[Saved entries]
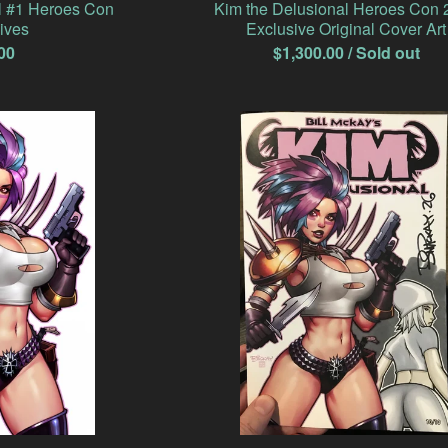
l #1 Heroes Con
Kim the Delusional Heroes Con 
ives
Exclusive Original Cover Art
00
$
1,300.00
/ Sold out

= Instructions for the task =
Copy the entries exactly. Leave out the images.

= Exercise response =
l #1 Heroes Con
Kim the Delusional Heroes Con 
ives
Exclusive Original Cover Art
00
$
1,300.00
/ Sold out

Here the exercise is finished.